[[ Given records, beginning ]]
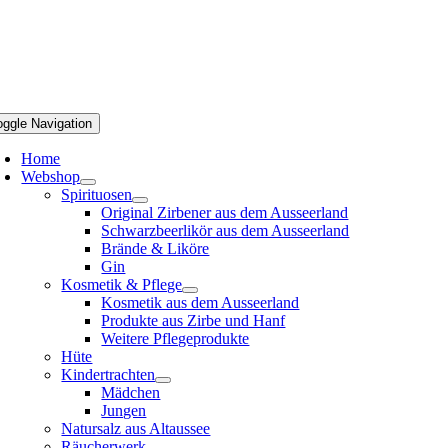
oggle Navigation
Home
Webshop
Spirituosen
Original Zirbener aus dem Ausseerland
Schwarzbeerlikör aus dem Ausseerland
Brände & Liköre
Gin
Kosmetik & Pflege
Kosmetik aus dem Ausseerland
Produkte aus Zirbe und Hanf
Weitere Pflegeprodukte
Hüte
Kindertrachten
Mädchen
Jungen
Natursalz aus Altaussee
Räucherwerk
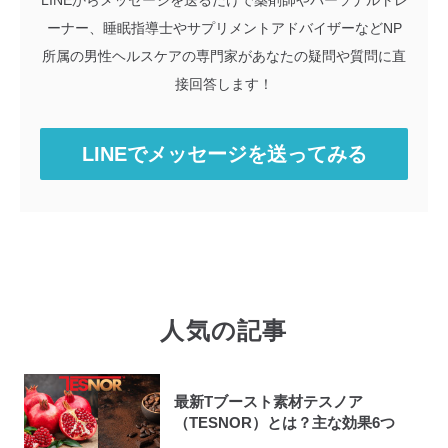
ーナー、睡眠指導士やサプリメントアドバイザーなどNP
所属の男性ヘルスケアの専門家があなたの疑問や質問に直
接回答します！
LINEでメッセージを送ってみる
人気の記事
最新Tブースト素材テスノア
（TESNOR）とは？主な効果6つ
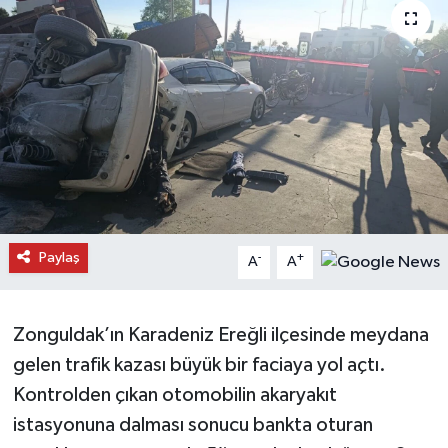
Daday Haberleri
Devrekani Haberleri
Doğanyurt Haberleri
Hanönü Haberleri
İhsangazi Haberleri
Paylaş
-
+
A
A
İnebolu Haberleri
Zonguldak’ın Karadeniz Ereğli ilçesinde meydana
Küre Haberleri
gelen trafik kazası büyük bir faciaya yol açtı.
Merkez Haberleri
Kontrolden çıkan otomobilin akaryakıt
istasyonuna dalması sonucu bankta oturan
Pınarbaşı Haberleri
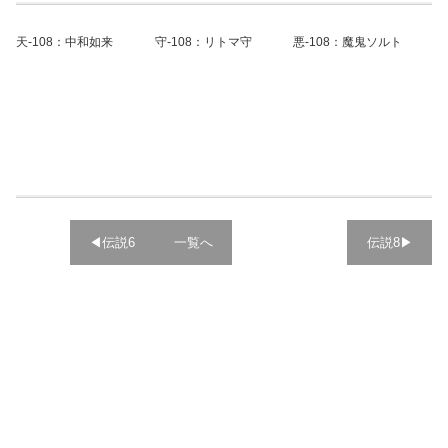
天-108：中和如来
守-108：リトマ守
悪-108：魔鬼ソルト
◀︎伝説6
一覧へ
伝説8▶︎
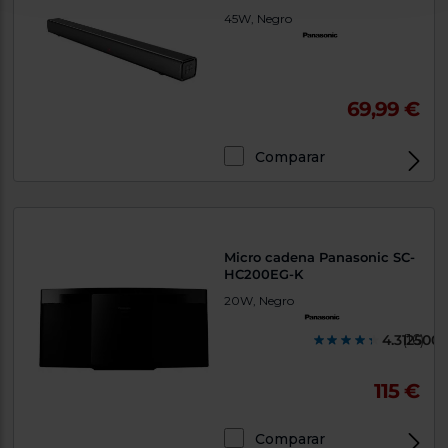
45W, Negro
69,99 €
Comparar
Micro cadena Panasonic SC-
HC200EG-K
20W, Negro
4.312500
(16)
115 €
Comparar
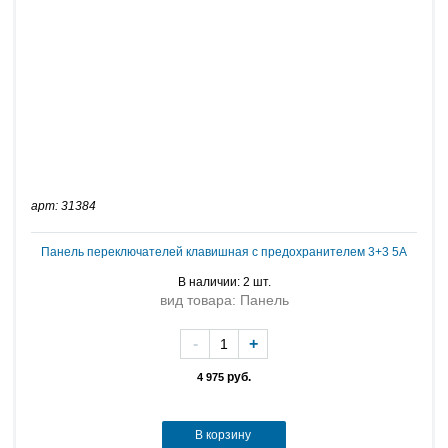
арт: 31384
Панель переключателей клавишная с предохранителем 3+3 5A
В наличии: 2 шт.
вид товара: Панель
-
+
руб.
4 975
В корзину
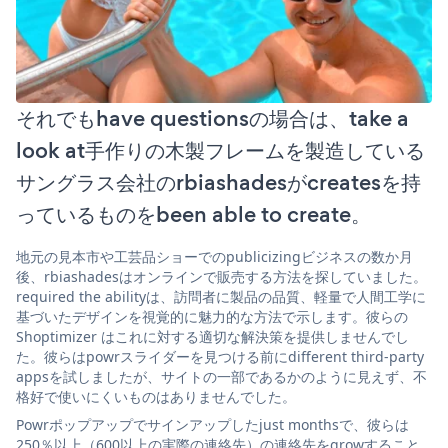
それでもhave questionsの場合は、take a
look at手作りの木製フレームを製造している
サングラス会社のrbiashadesがcreatesを持
っているものをbeen able to create。
地元の見本市や工芸品ショーでのpublicizingビジネスの数か月
後、rbiashadesはオンラインで販売する方法を探していました。
required the abilityは、訪問者に製品の品質、軽量で人間工学に
基づいたデザインを視覚的に魅力的な方法で示します。彼らの
Shoptimizer はこれに対する適切な解決策を提供しませんでし
た。彼らはpowrスライダーを見つける前にdifferent third-party
appsを試しましたが、サイトの一部であるかのように見えず、不
格好で使いにくいものはありませんでした。
Powrポップアップでサインアップしたjust monthsで、彼らは
250％以上（600以上の実際の連絡先）の連絡先をgrowすること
[[ Given records, end ]]
Assigned task = Only the lines from the top of the records through the line with "Hanönü Haberleri" belong in the copy; write them out exactly, leaving out pictures.

Reply =
oggle Navigation
Home
Webshop
Spirituosen
Original Zirbener aus dem Ausseerland
Schwarzbeerlikör aus dem Ausseerland
Brände & Liköre
Gin
Kosmetik & Pflege
Kosmetik aus dem Ausseerland
Produkte aus Zirbe und Hanf
Weitere Pflegeprodukte
Hüte
Kindertrachten
Mädchen
Jungen
Natursalz aus Altaussee
Räucherwerk
ーナー、睡眠指導士やサプリメントアドバイザーなどNP
所属の男性ヘルスケアの専門家があなたの疑問や質問に直
接回答します！
LINEでメッセージを送ってみる
人気の記事
最新Tブースト素材テスノア
（TESNOR）とは？主な効果6つ
Daday Haberleri
Devrekani Haberleri
Doğanyurt Haberleri
Hanönü Haberleri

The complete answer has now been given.